### What is required
Copy out the data in full and exactly, passing over the pictures.

[Transcribed page contents]
☆ ☆ ☆ ☆ ☆
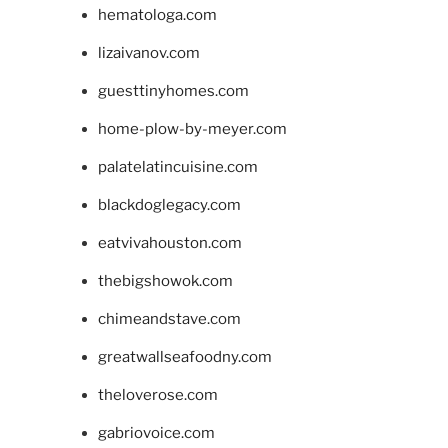
hematologa.com
lizaivanov.com
guesttinyhomes.com
home-plow-by-meyer.com
palatelatincuisine.com
blackdoglegacy.com
eatvivahouston.com
thebigshowok.com
chimeandstave.com
greatwallseafoodny.com
theloverose.com
gabriovoice.com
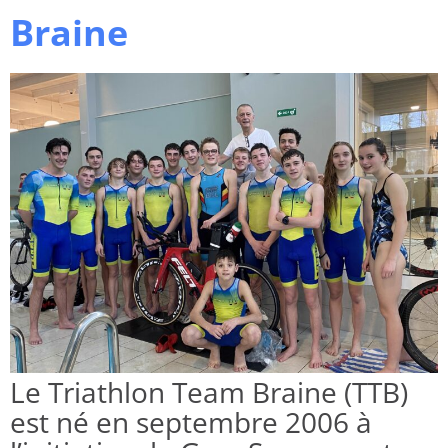
Braine
Le Triathlon Team Braine (TTB)
est né en septembre 2006 à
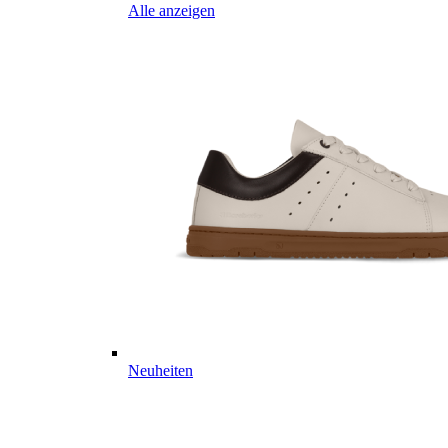
Alle anzeigen
Neuheiten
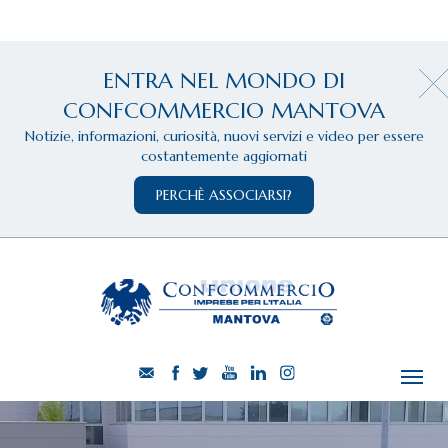
ENTRA NEL MONDO DI
CONFCOMMERCIO MANTOVA
Notizie, informazioni, curiosità, nuovi servizi e video per essere
costantemente aggiornati
PERCHÈ ASSOCIARSI?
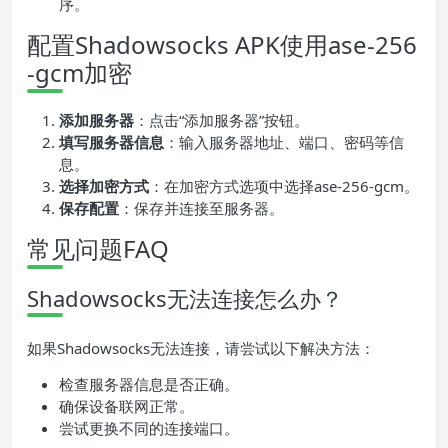
序。
配置Shadowsocks APK使用ase-256
-gcm加密
添加服务器
：点击“添加服务器”按钮。
填写服务器信息
：输入服务器地址、端口、密码等信
息。
选择加密方式
：在加密方式选项中选择ase-256-gcm。
保存配置
：保存并连接至服务器。
常见问题FAQ
Shadowsocks无法连接怎么办？
如果Shadowsocks无法连接，请尝试以下解决方法：
检查服务器信息是否正确。
确保设备联网正常。
尝试更换不同的连接端口。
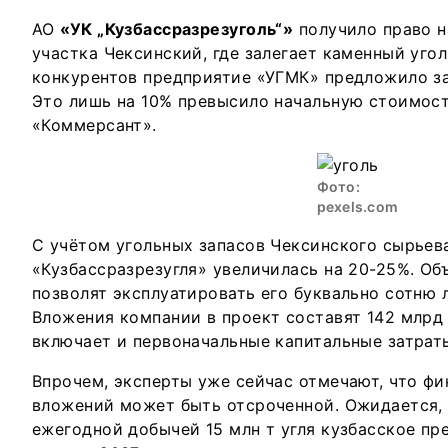
АО
«УК „Кузбассразрезуголь“»
получило право н
участка Чексинский, где залегает каменный угол
конкурентов предприятие «УГМК» предложило за
Это лишь на 10% превысило начальную стоимост
«Коммерсант».
Фото:
pexels.com
С учётом угольных запасов Чексинского сырьев
«Кузбассразрезугля» увеличилась на 20-25%. О
позволят эксплуатировать его буквально сотню ле
Вложения компании в проект составят 142 млрд
включает и первоначальные капитальные затраты
Впрочем, эксперты уже сейчас отмечают, что фи
вложений может быть отсроченной. Ожидается,
ежегодной добычей 15 млн т угля кузбасское пр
☆ ☆ ☆ ☆ ☆
### Response below
hematologa.com
lizaivanov.com
guesttinyhomes.com
home-plow-by-meyer.com
palatelatincuisine.com
blackdoglegacy.com
eatvivahouston.com
thebigshowok.com
chimeandstave.com
greatwallseafoodny.com
theloverose.com
gabriovoice.com
Braine
Le Triathlon Team Braine (TTB)
est né en septembre 2006 à
Alle anzeigen
Neuheiten
ENTRA NEL MONDO DI
CONFCOMMERCIO MANTOVA
Notizie, informazioni, curiosità, nuovi servizi e video per essere
costantemente aggiornati
PERCHÈ ASSOCIARSI?
序。
配置Shadowsocks APK使用ase-256
-gcm加密
添加服务器
：点击“添加服务器”按钮。
填写服务器信息
：输入服务器地址、端口、密码等信
息。
选择加密方式
：在加密方式选项中选择ase-256-gcm。
保存配置
：保存并连接至服务器。
常见问题FAQ
Shadowsocks无法连接怎么办？
如果Shadowsocks无法连接，请尝试以下解决方法：
检查服务器信息是否正确。
确保设备联网正常。
尝试更换不同的连接端口。
АО
«УК „Кузбассразрезуголь“»
получило право н
участка Чексинский, где залегает каменный угол
конкурентов предприятие «УГМК» предложило за
Это лишь на 10% превысило начальную стоимост
«Коммерсант».
Фото:
pexels.com
С учётом угольных запасов Чексинского сырьев
«Кузбассразрезугля» увеличилась на 20-25%. О
позволят эксплуатировать его буквально сотню ле
Вложения компании в проект составят 142 млрд
включает и первоначальные капитальные затраты
Впрочем, эксперты уже сейчас отмечают, что фи
вложений может быть отсроченной. Ожидается,
ежегодной добычей 15 млн т угля кузбасское пр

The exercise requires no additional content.